اِذَا جَٓاءَ نَصْرُ اللّٰهِ وَالْفَتْحُۙ ﴿١﴾ وَرَاَيْتَ النَّاسَ يَدْخُلُونَ ف۪ي د۪ينِ اللّٰهِ اَفْوَاجاًۙ ﴿٢﴾ فَسَبِّحْ بِحَمْدِ رَبِّكَ وَاسْتَغْفِرْهُۜ اِنَّهُ كَانَ تَوَّاباً ﴿٣﴾
Allah’ın yardımı gelip fetih gerçekleştiğinde; Ve insanların akın akın Allah’ın dinine girdiğini gördüğünde; Rabbine hamdederek şanının yüceliğini dile getir ve O’ndan af dile; şüphesiz O, tövbeleri çok kabul edendir. Nasr Sûresi (1 - 3)
Hayatın sürprizlerle dolu bir hakikat olduğunu bariz bir şekilde bir bütün halde ifade eden bir sure-i celile... Sürpriz de aslında iç içe geçmiş zıtlıkların beklenmedik bir anda insanın karşısına çıkmasıdır. Belki de kaderin cilveleri diye tabir edilen şeylerdir. Hayatı anlamlı kılan, yaşamı donuklaşmaktan kurtaran unsurlardır da aynı şekilde… En mükemmel zafere erişilen anın ecelle karşılaşılan an olması ya da tam tersi…

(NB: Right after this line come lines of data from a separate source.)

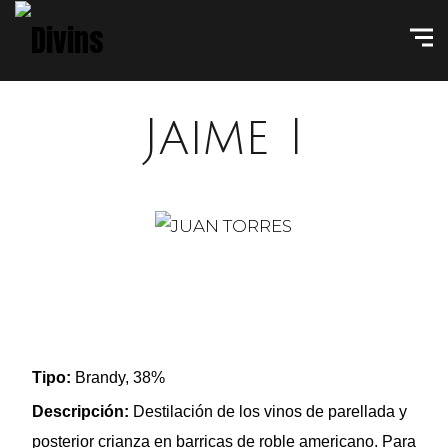
Jaime I
Tipo:
Brandy, 38%
Descripción:
Destilación de los vinos de parellada y
posterior crianza en barricas de roble americano. Para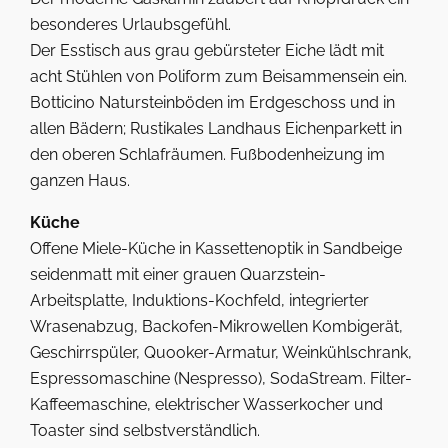
besonderes Urlaubsgefühl.
Der Esstisch aus grau gebürsteter Eiche lädt mit
acht Stühlen von Poliform zum Beisammensein ein.
Botticino Natursteinböden im Erdgeschoss und in
allen Bädern; Rustikales Landhaus Eichenparkett in
den oberen Schlafräumen. Fußbodenheizung im
ganzen Haus.
Küche
Offene Miele-Küche in Kassettenoptik in Sandbeige
seidenmatt mit einer grauen Quarzstein-
Arbeitsplatte, Induktions-Kochfeld, integrierter
Wrasenabzug, Backofen-Mikrowellen Kombigerät,
Geschirrspüler, Quooker-Armatur, Weinkühlschrank,
Espressomaschine (Nespresso), SodaStream. Filter-
Kaffeemaschine, elektrischer Wasserkocher und
Toaster sind selbstverständlich.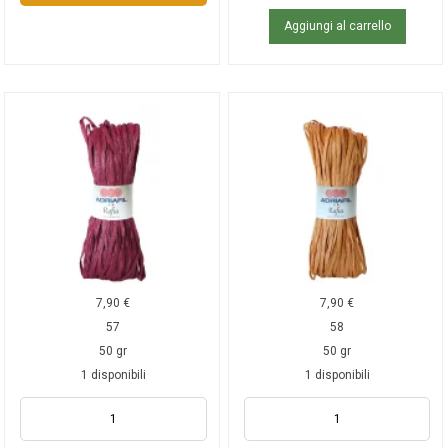
Aggiungi al carrello
7,90
€
7,90
€
57
58
50 gr
50 gr
1 disponibili
1 disponibili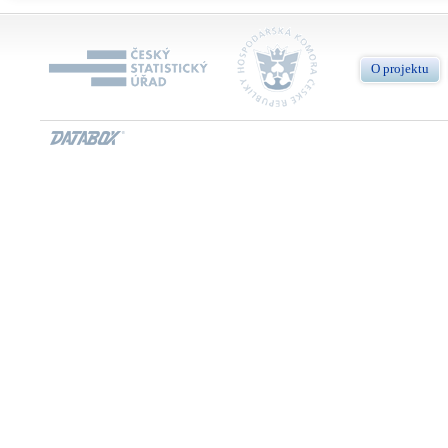
O projektu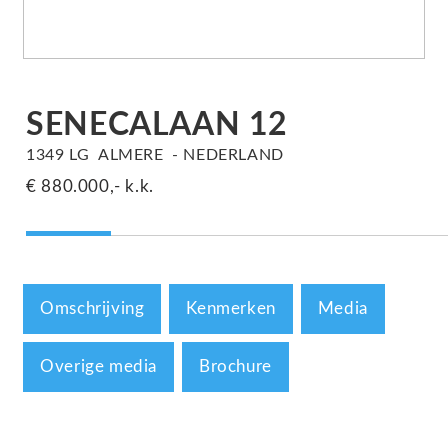
SENECALAAN
12
1349 LG
ALMERE
NEDERLAND
€ 880.000,-
k.k.
Omschrijving
Kenmerken
Media
Overige media
Brochure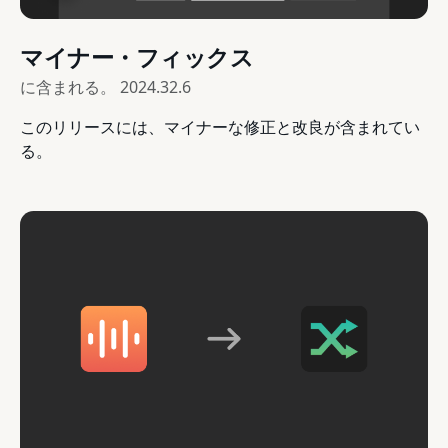
マイナー・フィックス
に含まれる。
2024.32.6
このリリースには、マイナーな修正と改良が含まれてい
る。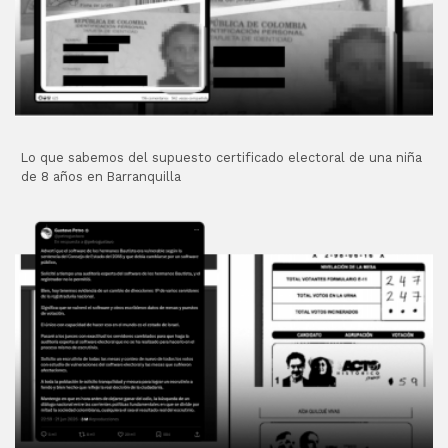
Lo que sabemos del supuesto certificado electoral de una niña
de 8 años en Barranquilla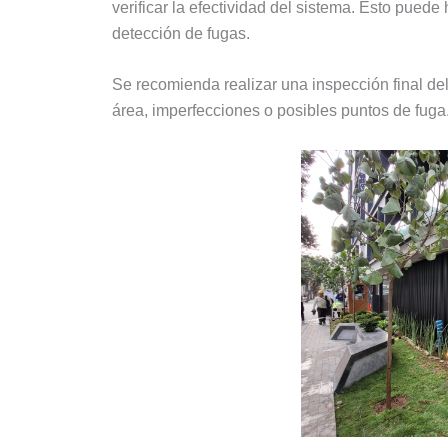
verificar la efectividad del sistema. Esto puede
detección de fugas.
Se recomienda realizar una inspección final de
área, imperfecciones o posibles puntos de fuga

İbn-i Abbas’tan -Allah hem kendisinden hem de babasından razı olsun- rivayet ediliyor.
“Hz. Ömer, hilafeti döneminde beni ashabın büyüklerinin meclisine hep yanında götürürdü. Ben o zamanlar henüz genç idim. Bu durum ashaptan bazılarını rahatsız ediyordu ve bunu dile getirmeye de başlamışlardı. Bir gün Emirülmümin istişare için toplanmış ashabın büyüklerinin meclisine kendisiyle beraber katılmam için hazırlanmamı söyledi. Söyleyiş tarzından bu katılımın diğer katılımlardan farklı olacağını tahmin etmiştim. Hazırlandım, beraber ashabın büyüklerinin toplandığı meclise katıldık. Halife Ömer meclise dahil olur olmaz daha oturmadan ashaptan Nasr Suresi hakkında fikirlerini sordu. Kimileri zaferden sonra tesbih ve istiğfarla meşgul olunması gerektiğini emir buyuran bir suredir dedi, kimisi de sustu. Sonra bana dönerek; “sen bu konuda ne düşünüyorsun ey genç” diye sordu. Ben, onlardan farklı düşündüğümü ve Nasr Suresinin Efendimiz (s.a.s)’in dünyadan göç vaktinin geldiğini haber verdiğini söyledim. Hz. Ömer “Vallahi ben de senin söylediğinin dışında bir şey bilmiyorum” dedi. O günden sonra artık meclislere beni beraberinde götürmesine itiraz eden olmadı.”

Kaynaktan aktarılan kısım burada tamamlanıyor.